Speak to a Broadbench specialist today to calculate exactly how much you could save by switching your personal life cover to a Relevant Life policy.
FAQs
Am I eligible to take out a Relevant Life Insurance policy?
You must have a limited company to benefit from the tax savings that a relevant life insurance policy offers. If you do not have a limited company then standard Life Insurance will offer you the protection you need.
Do I get any money back if I don't die before the Relevant Life Insurance policy term ends?
No. There’s no cash value at any time. Just like standard Life Insurance at the end of your Relevant Life Insurance policy term you stop making payments and your cover ends.
Can my mortgage be covered with Relevant Life Insurance?

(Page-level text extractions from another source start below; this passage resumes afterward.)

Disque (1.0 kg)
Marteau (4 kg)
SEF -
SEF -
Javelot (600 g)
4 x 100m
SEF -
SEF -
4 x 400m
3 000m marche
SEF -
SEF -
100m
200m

If you have an interest-only mortgage, your outstanding mortgage loan stays the same until you repay it at the end of the mortgage term. Level Relevant Life Insurance could cover this type of mortgage.
How does Relevant Life Insurance work? What do I need to know?

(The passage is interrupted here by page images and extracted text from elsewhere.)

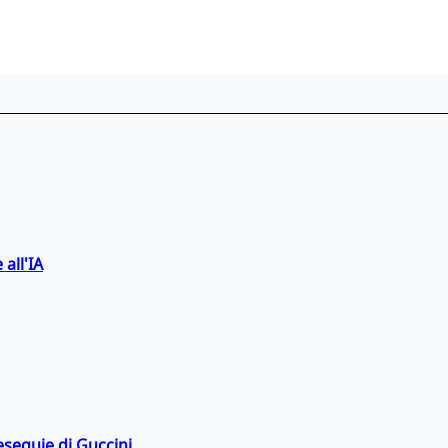
 all'IA
esequie di Guccini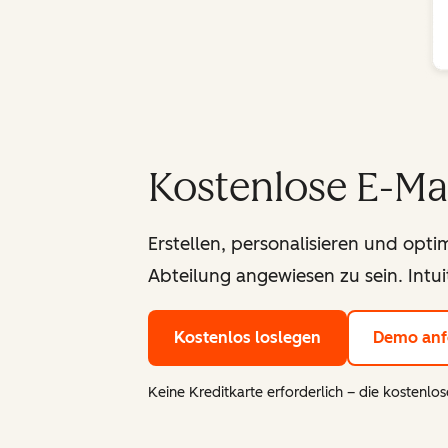
Kostenlose E-Ma
Erstellen, personalisieren und optim
Abteilung angewiesen zu sein. Intui
Kostenlos loslegen
Demo anf
Keine Kreditkarte erforderlich – die kostenlose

Like standard Life Insurance, it provides your loved ones with a large tax-free, one-off payment, or monthly payments if you pass away. It can be used to pay the mortgage off or help your family with living expenses. You are covered only for the duration (term) of the policy and cover only lasts while you keep up monthly premiums. Monthly payments can be reduced by combining this with a Critical Illness policy.

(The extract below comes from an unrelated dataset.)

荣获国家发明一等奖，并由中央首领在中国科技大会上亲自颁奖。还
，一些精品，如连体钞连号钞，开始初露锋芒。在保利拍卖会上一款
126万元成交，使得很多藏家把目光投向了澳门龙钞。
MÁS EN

The key difference between Life Insurance and Relevant Life Insurance is that with Relevant Life Insurance the cost of the premiums is moved from your own pocket to your company expenses. This saves you tax and reduces the cost of your monthly premiums.
Additionally, this is not treated as a benefit-in-kind; the premium is not included as a P11D benefit, nor are premiums subject to National Insurance payments for the employer or employee.
There is significant tax relief with a Relevant Life plan and your business can claim Corporation Tax Relief on the premiums. Plus, the payout itself is tax-free.
Do I get any money back if I don't die before the policy term ends?
No. Like standard term life insurance, there is no cash value at any time. At the end of the policy term, you stop making payments and your cover ends.
What is Terminal Illness Cover?
Terminal Illness Cover will pay out when you contract an illness/ disease that has no known cure or has progressed to a point where it cannot be cured, and you aren’t expected to live longer than 12 months.
What's the difference between Relevant Life Insurance and Over 50s protection?
The main difference is that Relevant Life Insurance is a tax-efficient term policy, so it covers you for a specific amount of time, while over-50 life insurance is a whole of life policy, so it covers you for the rest of your life.
Typically to take out a Relevant Life Insurance policy you need to be aged between 18 and 77 to apply, and your coverage stops at the end of the policy term. You choose a cover amount, and if you want your cover to remain the same, be protected from the effects of inflation, or decrease over time broadly in line with a repayment mortgage or loan. You can take out a single or joint life insurance policy.
If you’re not sure which one might be right for you, speak to a Broadbench financial adviser.
What’s the difference between Relevant Life and Life Insurance?
Life Insurance is cover that you pay for with your own money. However, if you are set up as a limited company, you can pay for your Life Insurance through your business, as a tax-deductible expense, saving you 20%. This is known as Relevant Life Insurance.